SAU: Sparsity-Aware Unlearning for LLMs via Gradient Masking and Importance Redistribution
This addresses privacy risks in efficiently deployed sparse LLMs by enabling selective removal of sensitive information, though it is incremental as it adapts unlearning to sparsification.
The paper tackles the problem of machine unlearning on sparse large language models, where existing methods degrade because they update all parameters but sparsification prunes many weights to zero. The proposed Sparsity-Aware Unlearning (SAU) method uses gradient masking and importance redistribution to achieve effective forgetting while preserving model utility, significantly outperforming existing methods on sparse LLMs.

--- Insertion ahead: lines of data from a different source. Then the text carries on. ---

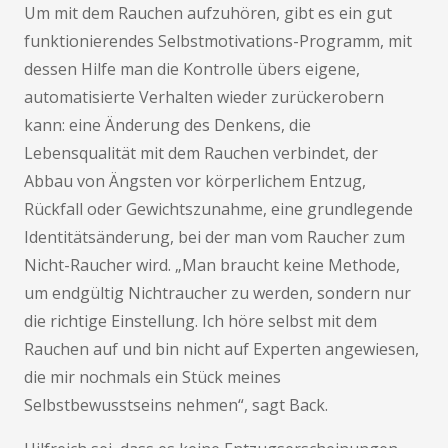
Um mit dem Rauchen aufzuhören, gibt es ein gut
funktionierendes Selbstmotivations-Programm, mit
dessen Hilfe man die Kontrolle übers eigene,
automatisierte Verhalten wieder zurückerobern
kann: eine Änderung des Denkens, die
Lebensqualität mit dem Rauchen verbindet, der
Abbau von Ängsten vor körperlichem Entzug,
Rückfall oder Gewichtszunahme, eine grundlegende
Identitätsänderung, bei der man vom Raucher zum
Nicht-Raucher wird. „Man braucht keine Methode,
um endgültig Nichtraucher zu werden, sondern nur
die richtige Einstellung. Ich höre selbst mit dem
Rauchen auf und bin nicht auf Experten angewiesen,
die mir nochmals ein Stück meines
Selbstbewusstseins nehmen“, sagt Back.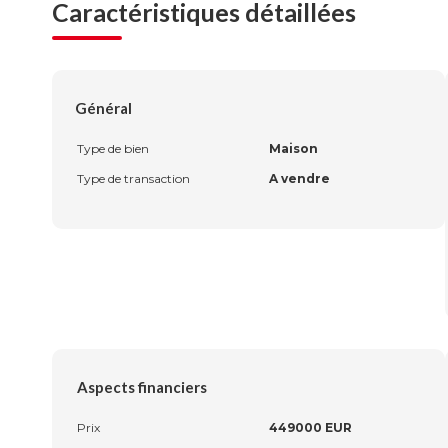
Caractéristiques détaillées
Général
Type de bien
Maison
Type de transaction
A vendre
Aspects financiers
Prix
449000 EUR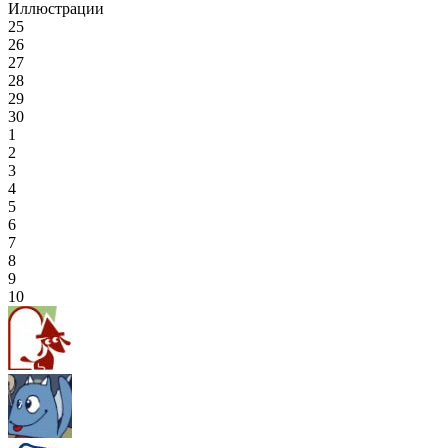
Иллюстрации
25
26
27
28
29
30
1
2
3
4
5
6
7
8
9
10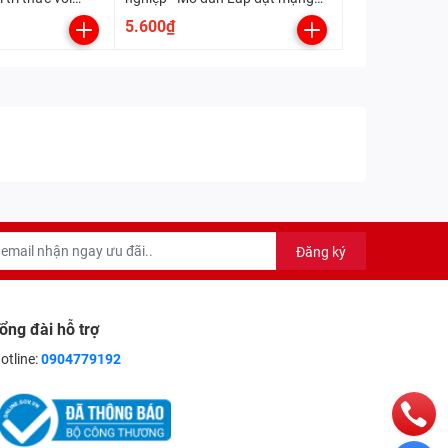
điện trong nhà (Kết nối tri thức
5.600₫
với cuộc sống)
Đăng ký
ổng đài hỗ trợ
otline:
0904779192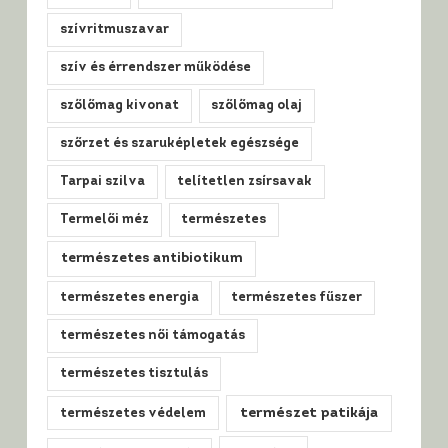
szívritmuszavar
szív és érrendszer működése
szőlőmag kivonat
szőlőmag olaj
szőrzet és szaruképletek egészsége
Tarpai szilva
telítetlen zsírsavak
Termelői méz
természetes
természetes antibiotikum
természetes energia
természetes fűszer
természetes női támogatás
természetes tisztulás
természet patikája
természetes védelem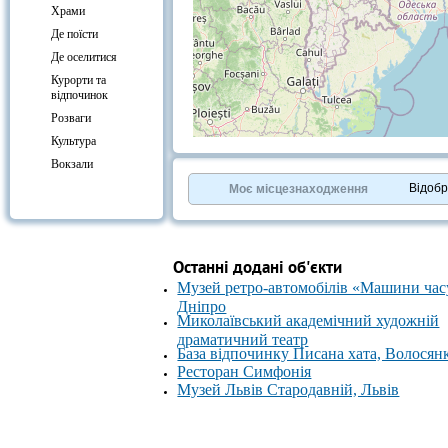
Храми
Де поїсти
Де оселитися
Курорти та
відпочинок
Розваги
Культура
+
−
Вокзали
⇧
©
OpenStreetMap
contributors.
Відоб
Моє місцезнаходження
»
Останні додані об'єкти
Музей ретро-автомобілів «Машини час
Дніпро
Миколаївський академічний художній
драматичний театр
База відпочинку Писана хата, Волосян
Ресторан Симфонія
Музей Львів Стародавній, Львів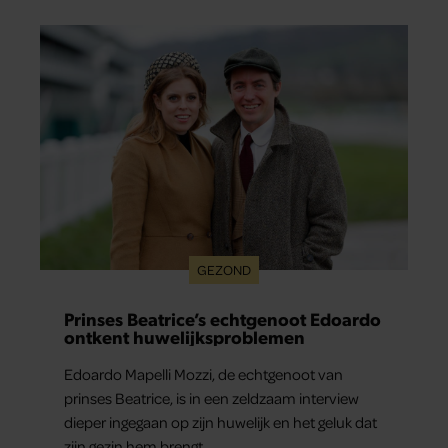
GEZOND
Prinses Beatrice’s echtgenoot Edoardo
ontkent huwelijksproblemen
Edoardo Mapelli Mozzi, de echtgenoot van
prinses Beatrice, is in een zeldzaam interview
dieper ingegaan op zijn huwelijk en het geluk dat
zijn gezin hem brengt.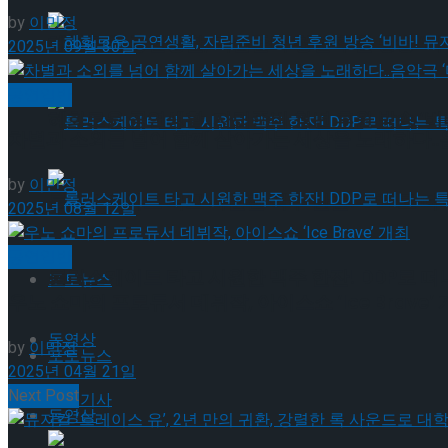
by
이민정
혜화로운 공연생활, 자립준비 청년 후원 방송 ‘비바
2025년 09월 30일
공연일반
혜화로운 공연생활, 자립준비 청년 후원 방송 ‘비바
차별과 소외를 넘어 함께 살아가는 세상을 노래하다..
by
이민정
롤러스케이트 타고 시원한 맥주 한잔! DDP로 떠
2025년 08월 12일
공연일반
롤러스케이트 타고 시원한 맥주 한잔! DDP로 떠
포토뉴스
우노 쇼마의 프로듀서 데뷔작, 아이스쇼 ‘Ice Brave’
동영상
by
이민정
포토뉴스
2025년 04월 21일
Next Post
기획기사
동영상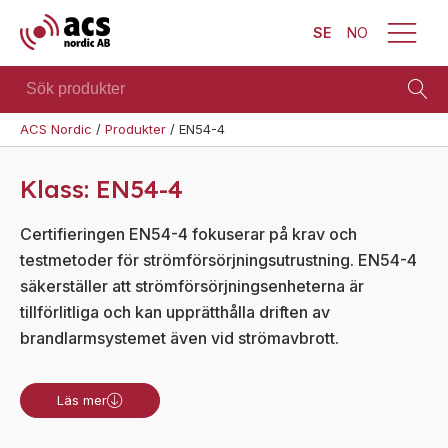
SE
NO
Sök
produkter
ACS Nordic
/
Produkter
/
EN54-4
Brand
Visa allt
Säkerhet
Blixtljus
Klass:
EN54-4
Se alla
Blixtljus
Sirener
kategorier
Sirener
Certifieringen EN54-4 fokuserar på krav och
Kombinerade
Se alla
testmetoder för strömförsörjningsutrustning. EN54-4
enheter
Kombinerade
produkter
enheter
säkerställer att strömförsörjningsenheterna är
Larmsystem
tillförlitliga och kan upprätthålla driften av
Larmsystem
Larmklockor
Teknisk
brandlarmsystemet även vid strömavbrott.
MED-
support
klassade
Offertförfrågan
Läs mer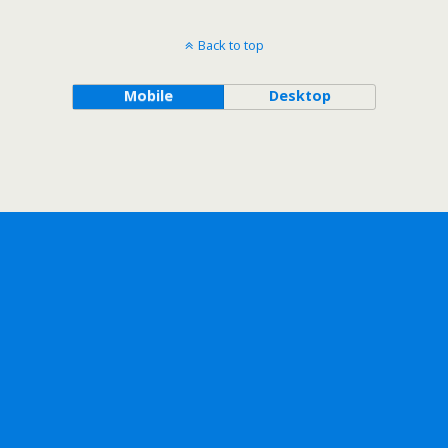
Back to top
Mobile
Desktop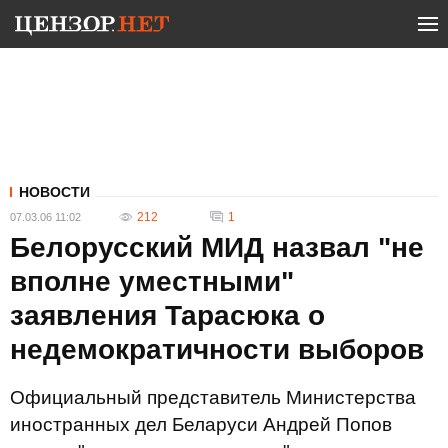
НОВОСТИ
212
1
07.03.06 11:02
Белорусский МИД назвал "не
вполне уместными"
заявления Тарасюка о
недемократичности выборов
Официальный представитель Министерства
иностранных дел Беларуси Андрей Попов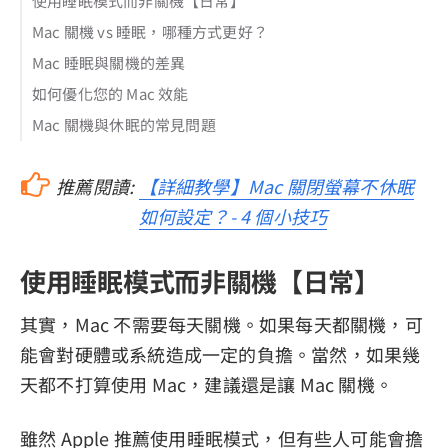
使用睡眠模式而非關機【日常】
Mac 關機 vs 睡眠，哪種方式更好？
Mac 睡眠與關機的差異
如何優化您的 Mac 效能
Mac 關機與休眠的常見問題
推薦閱讀:
【詳細教學】Mac 關閉螢幕不休眠
如何設定？- 4 個小技巧
使用睡眠模式而非關機【日常】
其實，Mac 不需要每天關機。如果每天都關機，可
能會對硬體或系統造成一定的負擔。當然，如果幾
天都不打算使用 Mac，建議還是讓 Mac 關機。
雖然 Apple 推薦使用睡眠模式，但有些人可能會擔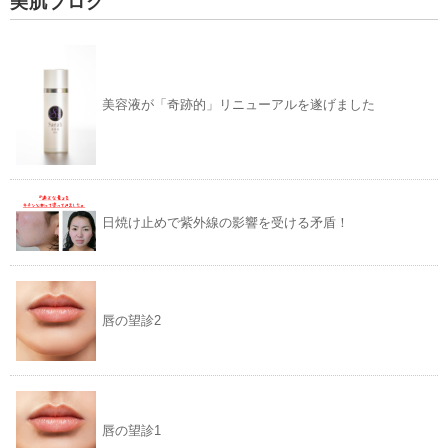
美肌ブログ
美容液が「奇跡的」リニューアルを遂げました
日焼け止めで紫外線の影響を受ける矛盾！
唇の望診2
唇の望診1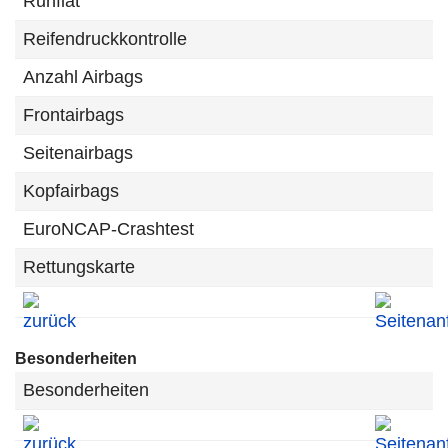
Runflat
Reifendruckkontrolle
Anzahl Airbags
Frontairbags
Seitenairbags
Kopfairbags
EuroNCAP-Crashtest
Rettungskarte
Besonderheiten
Besonderheiten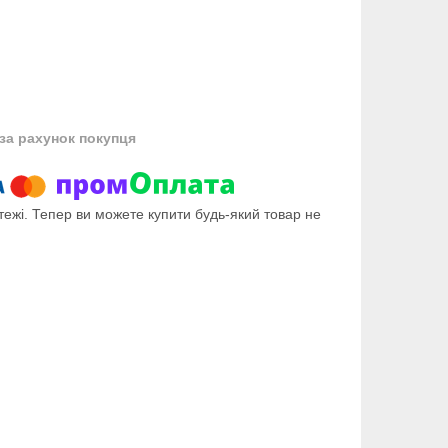
за рахунок покупця
тежі. Тепер ви можете купити будь-який товар не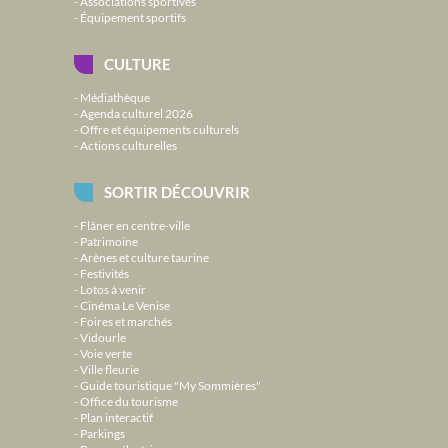
Associations sportives
Équipement sportifs
CULTURE
Médiathèque
Agenda culturel 2026
Offre et équipements culturels
Actions culturelles
SORTIR DÉCOUVRIR
Flâner en centre-ville
Patrimoine
Arènes et culture taurine
Festivités
Lotos à venir
Cinéma Le Venise
Foires et marchés
Vidourle
Voie verte
Ville fleurie
Guide touristique "My Sommières"
Office du tourisme
Plan interactif
Parkings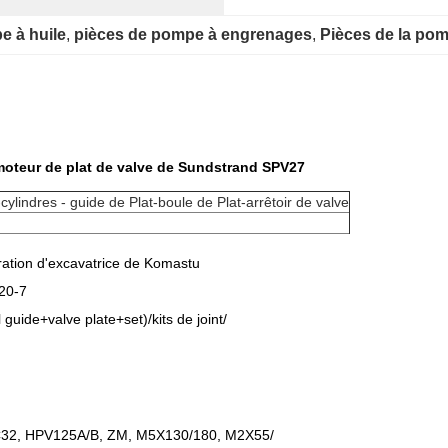
e à huile
, 
pièces de pompe à engrenages
, 
Pièces de la po
oteur de plat de valve de Sundstrand SPV27
-cylindres - guide de Plat-boule de Plat-arrêtoir de valve
ation d'excavatrice de Komastu
220-7
guide+valve plate+set)/kits de joint/
32, HPV125A/B, ZM, M5X130/180, M2X55/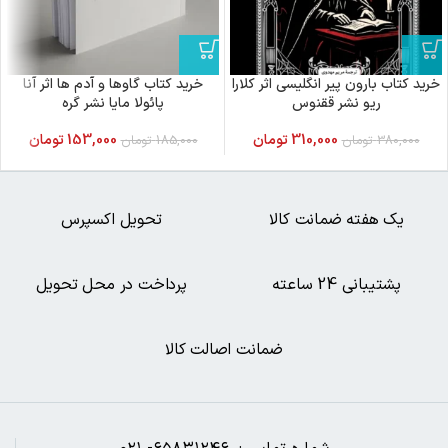
خرید کتاب بارون پیر انگلیسی اثر کلارا
خرید کتاب گاوها و آدم ها اثر آنا
ریو نشر ققنوس
پائولا مایا نشر گره
310,000
تومان
153,000
تومان
380,000
تومان
185,000
تومان
یک هفته ضمانت کالا
تحویل اکسپرس
پشتیبانی 24 ساعته
پرداخت در محل تحویل
ضمانت اصالت کالا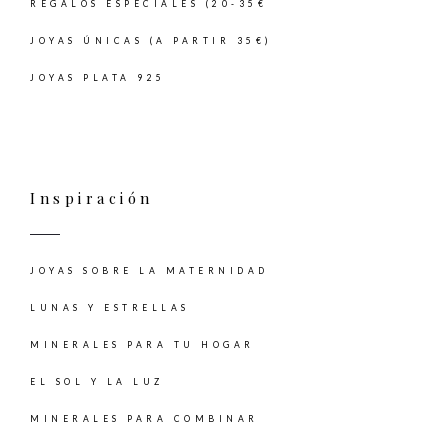
REGALOS ESPECIALES (20-35€
JOYAS ÚNICAS (A PARTIR 35€)
JOYAS PLATA 925
Inspiración
JOYAS SOBRE LA MATERNIDAD
LUNAS Y ESTRELLAS
MINERALES PARA TU HOGAR
EL SOL Y LA LUZ
MINERALES PARA COMBINAR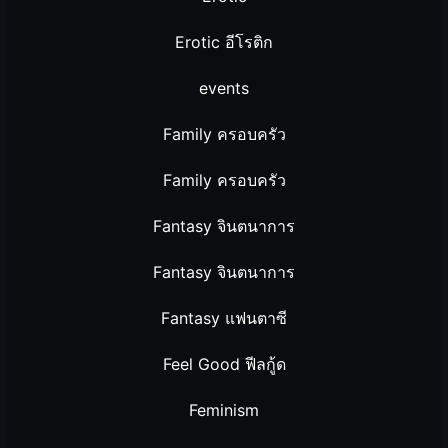
Erotic อีโรติก
events
Family ครอบครัว
Family ครอบครัว
Fantasy จินตนาการ
Fantasy จินตนาการ
Fantasy แฟนตาซี
Feel Good ฟีลกู้ด
Feminism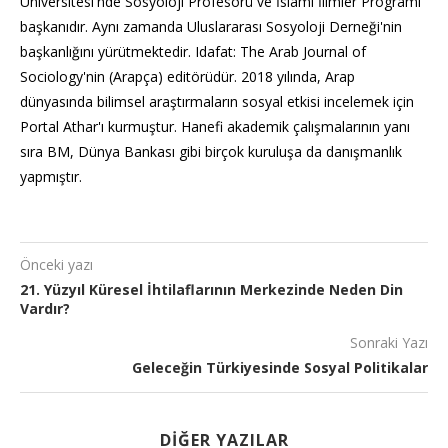
Üniversitesi'nde Sosyoloji Profesörü ve İslami İlimler Programı
başkanıdır. Aynı zamanda Uluslararası Sosyoloji Derneği'nin
başkanlığını yürütmektedir. Idafat: The Arab Journal of
Sociology'nin (Arapça) editörüdür. 2018 yılında, Arap
dünyasında bilimsel araştırmaların sosyal etkisi incelemek için
Portal Athar'ı kurmuştur. Hanefi akademik çalışmalarının yanı
sıra BM, Dünya Bankası gibi birçok kuruluşa da danışmanlık
yapmıştır.
Önceki yazı
21. Yüzyıl Küresel İhtilaflarının Merkezinde Neden Din
Vardır?
Sonraki Yazı
Geleceğin Türkiyesinde Sosyal Politikalar
DIĞER YAZILAR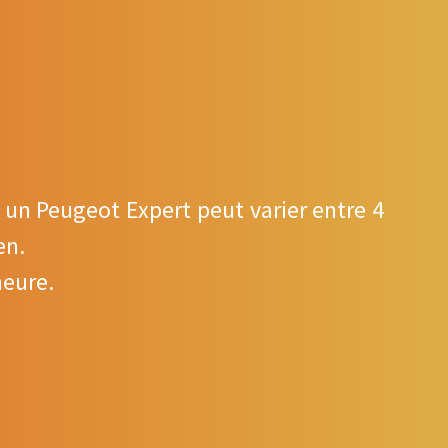
 un Peugeot Expert peut varier entre 4
en.
heure.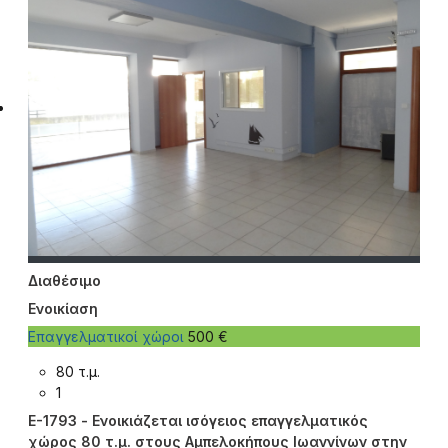
Διαθέσιμο
Ενοικίαση
Επαγγελματικοί χώροι
500 €
80 τ.μ.
1
E-1793 - Ενοικιάζεται ισόγειος επαγγελματικός
χώρος 80 τ.μ. στους Αμπελοκήπους Ιωαννίνων στην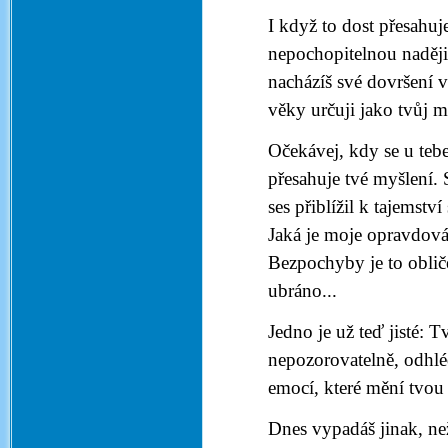
I když to dost přesahuj
nepochopitelnou naději:
nacházíš své dovršení v
věky určuji jako tvůj mi
Očekávej, kdy se u tebe
přesahuje tvé myšlení. S
ses přiblížil k tajemst
Jaká je moje opravdová 
Bezpochyby je to obliče
ubráno...
Jedno je už teď jisté: T
nepozorovatelně, odhlé
emocí, které mění tvou 
Dnes vypadáš jinak, než 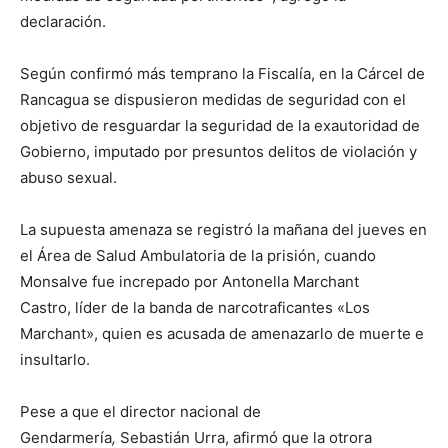
declaración.
Según confirmó más temprano la Fiscalía, en la Cárcel de
Rancagua se dispusieron medidas de seguridad con el
objetivo de resguardar la seguridad de la exautoridad de
Gobierno, imputado por presuntos delitos de violación y
abuso sexual.
La supuesta amenaza se registró la mañana del jueves en
el Área de Salud Ambulatoria de la prisión, cuando
Monsalve fue increpado por Antonella Marchant
Castro, líder de la banda de narcotraficantes «Los
Marchant», quien es acusada de amenazarlo de muerte e
insultarlo.
Pese a que el director nacional de
Gendarmería
,
Sebastián Urra, afirmó que la otrora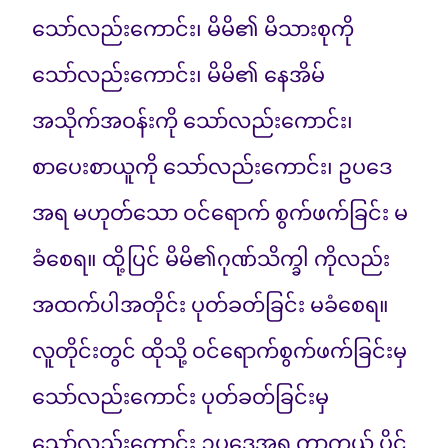
သော်လည်းကောင်း၊ မိမိ၏ မိသားစုကို
သော်လည်းကောင်း၊ မိမိ၏ နေအိမ်
အသိုက်အဝန်းကို သော်လည်းကောင်း၊
စာပေးစာယူကို သော်လည်းကောင်း၊ ဥပဒေ
အရ မဟုတ်သော ဝင်ရောက် စွက်ဖက်ခြင်း မ
ခံစေရ။ ထို့ပြင် မိမိ၏ဂုဏ်သိက္ခါ ကိုလည်း
အထက်ပါအတိုင်း ပုတ်ခတ်ခြင်း မခံစေရ။
လူတိုင်းတွင် ထိုသို့ ဝင်ရောက်စွက်ဖက်ခြင်းမှ
သော်လည်းကောင်း ပုတ်ခတ်ခြင်းမှ
သော်လည်းကောင်း ဥပဒေအရ ကာကွယ် ပိုင်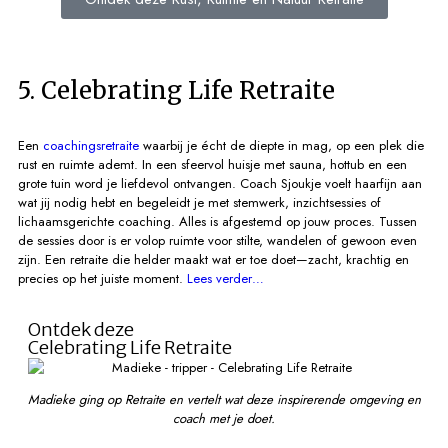
5. Celebrating Life Retraite
Een
coachingsretraite
waarbij je écht de diepte in mag, op een plek die
rust en ruimte ademt. In een sfeervol huisje met sauna, hottub en een
grote tuin word je liefdevol ontvangen. Coach Sjoukje voelt haarfijn aan
wat jij nodig hebt en begeleidt je met stemwerk, inzichtsessies of
lichaamsgerichte coaching. Alles is afgestemd op jouw proces. Tussen
de sessies door is er volop ruimte voor stilte, wandelen of gewoon even
zijn. Een retraite die helder maakt wat er toe doet—zacht, krachtig en
precies op het juiste moment.
Lees verder…
Ontdek deze
Celebrating Life Retraite
Madieke ging op Retraite en vertelt wat deze inspirerende omgeving en
coach met je doet.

Large Language Models (LLMs) inevitably memorize sensitive information during training, posing significant privacy risks. Machine unlearning has emerged as a promising solution to selectively remove such information without full retraining. However, existing methods are designed for dense models and overlook model sparsification, an essential technique for efficient LLM deployment. We find that unlearning effectiveness degrades substantially on sparse models. Through empirical analysis, we reveal that this degradation occurs because existing unlearning methods require updating all parameters, yet sparsification prunes substantial weights to zero, fundamentally limiting the model's forgetting capacity. To address this challenge, we propose Sparsity-Aware Unlearning (SAU), which decouples unlearning from sparsification objectives through gradient masking that redirects updates to surviving weights, combined with importance-aware redistribution to compensate for pruned parameters. Extensive experiments demonstrate that SAU significantly outperforms existing methods on sparse LLMs, achieving effective forgetting while preserving model utility.